These varying spaces between the neighboring participants 410a-f
are the result of the parallax effect.
[0063] Assuming two video cameras Cam A and Cam B are placed
proximate to the position of the eyes of the participant 410u, the
combined image of the participants 410a-f acquired by the video
cameras can be as illustrated in FIG. 4(c). The combined image has
similar foreshortening and parallax effects as the participant 410u
would have perceived. To identify the participants more clearly,
the participants 410a-f are also labeled as A1 (410a), A2 (410b),
A3 (410c), B1 (410d), B2 (410e), and B3 (410f), with images of
participants A1-3 being taken by the video camera Cam A and images
of participants B1-3 being taken by the video camera Cam B.
[0064] Assuming two additional video cameras Cam A' and Cam B' are
placed proximate to the position of the eyes of the participant
410z, the combined image of the participants 410a-f would be as
illustrated in FIG. 4(e). The foreshortening and parallax effects
are different compare to those shown in FIG. 4(c), even though the
participants are the same. In FIG. 4(e) the video cameras Cam A'
and B' are positioned closest to the participant B3, therefore the
participant B3 appears the biggest and is most distant from the
neighboring participant, whereas the participant A1 appears the
smallest and is the closest to the neighboring participant.
[0065] Displaying the video with the foreshortening and parallax
effects is disadvantageous for several reasons. First, the meeting
participants cannot be displayed in substantially life-size.
Because of the foreshortening effect, the sizes of the images of
the remote participants 410 decrease as the corresponding remote
participants 410 sit further away from the video camera. As a
result, the size of the images of the remote participants varies,
and cannot be life-size. As discussed earlier, failure to display
remote participants in substantially life-size weakens the local
participant's sense of physical presence of the remote
participants, and consequently the user experience will suffer.
[0066] Second, switching from displaying video captured by one
video camera to displaying video captured by a differently located
video camera disrupts meeting participants' experience. Because the
foreshortening effect, the size and shape of the image of a remote
participant is determined by the distance between the participant
and the video camera. As a result, the images of the same remote
participant vary as the locations of the video cameras taking the
images vary. For example, the participant A1 appears the biggest
among all the remote participants as illustrated in FIG. 4(c), and
appears the smallest as illustrated in FIG. 4(e). Similarly,
because of the parallax effect, the distances between the
neighboring participants also vary as the locations of the video
cameras vary. Therefore, as the teleconference proceeds, the local
participants would observe the images of the remote participants to
dynamically change sizes and shift positions as the speaker changes
and the video-out module 125 switches among video taken by
differently located video cameras.
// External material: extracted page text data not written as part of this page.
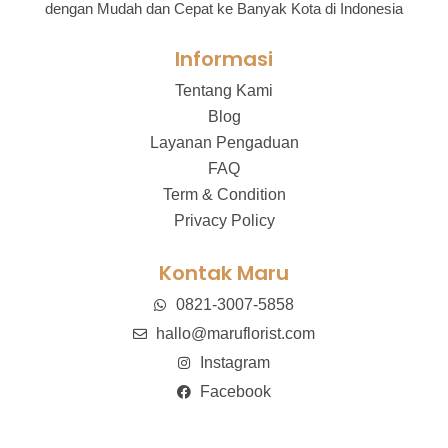
dengan Mudah dan Cepat ke Banyak Kota di Indonesia
Informasi
Tentang Kami
Blog
Layanan Pengaduan
FAQ
Term & Condition
Privacy Policy
Kontak Maru
0821-3007-5858
hallo@maruflorist.com
Instagram
Facebook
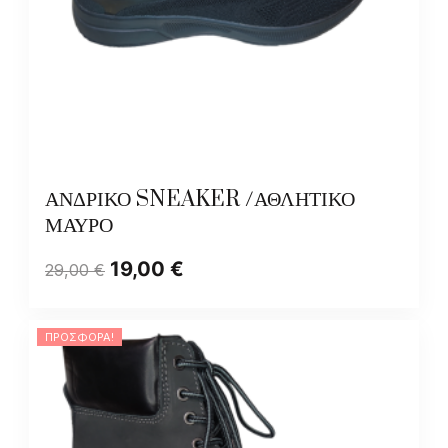
ΑΝΔΡΙΚΟ SNEAKER /ΑΘΛΗΤΙΚΟ
ΜΑΥΡΟ
19,00
€
29,00
€
ΠΡΟΣΦΟΡΆ!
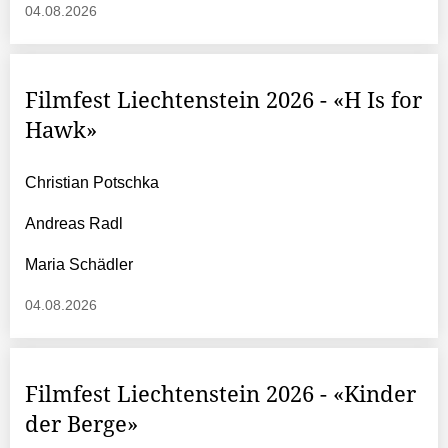
04.08.2026
Filmfest Liechtenstein 2026 - «H Is for
Hawk»
Christian Potschka
Andreas Radl
Maria Schädler
04.08.2026
Filmfest Liechtenstein 2026 - «Kinder
der Berge»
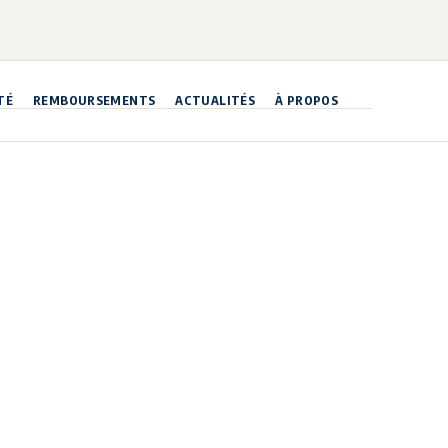
TÉ
REMBOURSEMENTS
ACTUALITÉS
À PROPOS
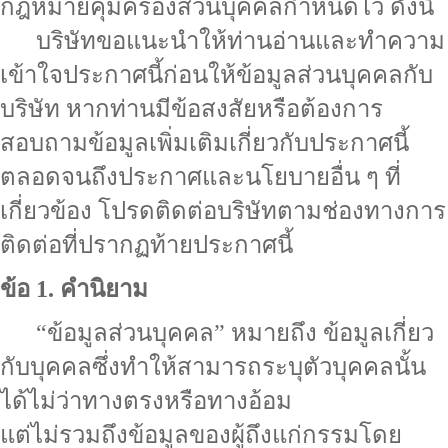
กฎหมายคุ้มครองส่วนบุคคลกำหนดไว้ ดังนี้
บริษัทขอแนะนำให้ท่านอ่านและทำความ
เข้าใจประกาศนี้ก่อนให้ข้อมูลส่วนบุคคลกับ
บริษัท หากท่านมีข้อสงสัยหรือต้องการ
สอบถามข้อมูลเพิ่มเติมเกี่ยวกับประกาศนี้
ตลอดจนถึงประกาศและนโยบายอื่น ๆ ที่
เกี่ยวข้อง โปรดติดต่อบริษัทตามช่องทางการ
ติดต่อที่ปรากฏท้ายประกาศนี้
ข้อ 1. คำนิยาม
“ข้อมูลส่วนบุคคล” หมายถึง ข้อมูลเกี่ยว
กับบุคคลซึ่งทำให้สามารถระบุตัวบุคคลนั้น
ได้ไม่ว่าทางตรงหรือทางอ้อม
แต่ไม่รวมถึงข้อมูลของผู้ถึงแก่กรรมโดย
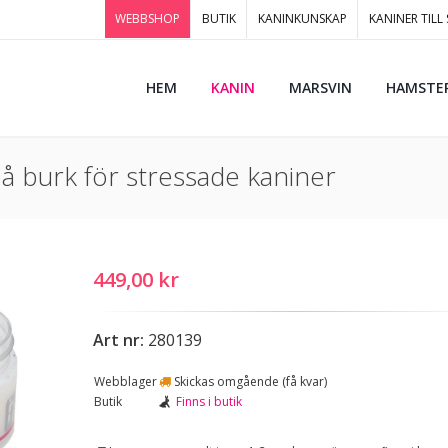
WEBBSHOP
BUTIK
KANINKUNSKAP
KANINER TILL
HEM
KANIN
MARSVIN
HAMSTE
 burk för stressade kaniner
449,00 kr
Art nr:
280139
Webblager
Skickas omgående (få kvar)
Butik
Finns i butik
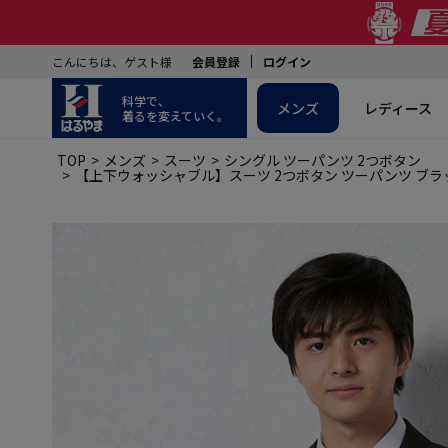
こんにちは、ゲスト様
会員登録
ログイン
科学で、
メンズ
レディース
着るを変えていく。
TOP
メンズ
スーツ
シングル ツーパンツ 2つボタン
【上下ウォッシャブル】スーツ 2つボタン ツーパンツ ブラッ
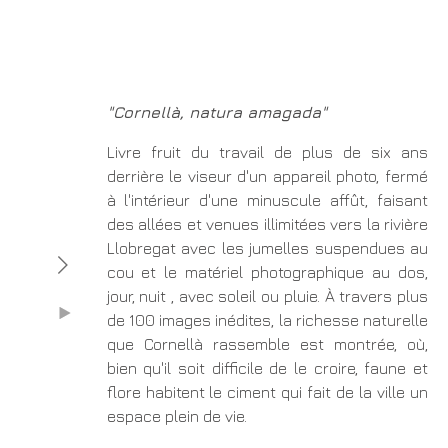
"Cornellà, natura amagada"
Livre fruit du travail de plus de six ans
derrière le viseur d'un appareil photo, fermé
à l'intérieur d'une minuscule affût, faisant
des allées et venues illimitées vers la rivière
Llobregat avec les jumelles suspendues au
cou et le matériel photographique au dos,
jour, nuit , avec soleil ou pluie. À travers plus
de 100 images inédites, la richesse naturelle
que Cornellà rassemble est montrée, où,
bien qu'il soit difficile de le croire, faune et
flore habitent le ciment qui fait de la ville un
espace plein de vie.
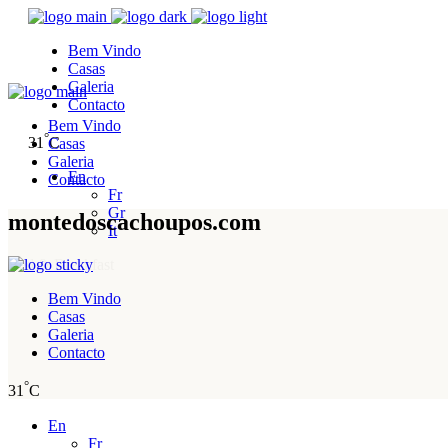
Bem Vindo
Casas
Galeria
Contacto
Bem Vindo
°
31
C
Casas
Galeria
En
Contacto
Fr
Gr
montedoscachoupos.com
It
Bed & Breakfast
Bem Vindo
Casas
Galeria
Contacto
°
31
C
En
Fr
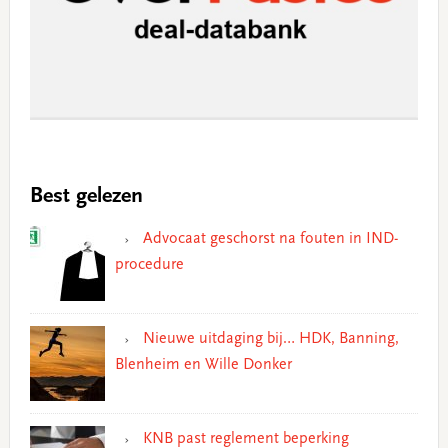
Best gelezen
Advocaat geschorst na fouten in IND-
procedure
Nieuwe uitdaging bij… HDK, Banning,
Blenheim en Wille Donker
KNB past reglement beperking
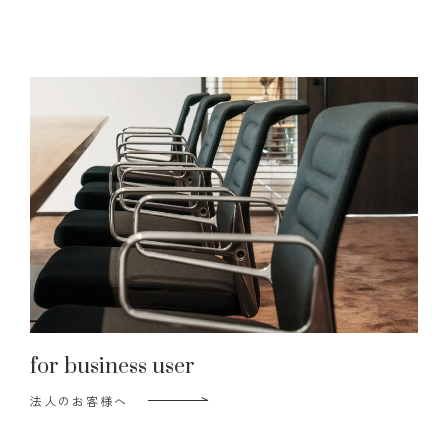
for business user
法人のお客様へ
This significant and disturbing
image sizing and positioning error is inconsistent with the sense
of physical presence of the remote participants as described
above.
[0067] Third, as described above, the parallax effect causes the
images of remote participants to shift position. This shift in
position causes the apparent location of the remote participants'
eyes to change, which in turn causes the video cameras to be
displaced away from the apparent location of the associated remote
participants' eyes. As a result, the local cameras can no longer
capture the eye lines of the local participants, and the system 100
can no longer establish eye contact between the participants.
[0068] In order to eliminate the foreshortening and parallax
effects, the A/V process module 130 conducts digital image
processing on the images. The digital image processing includes
graphical operations such as resizing, repositioning, and rotating.
Because in one embodiment the chairs for the participants are fixed
to the floor, the locations of the participants are determinable.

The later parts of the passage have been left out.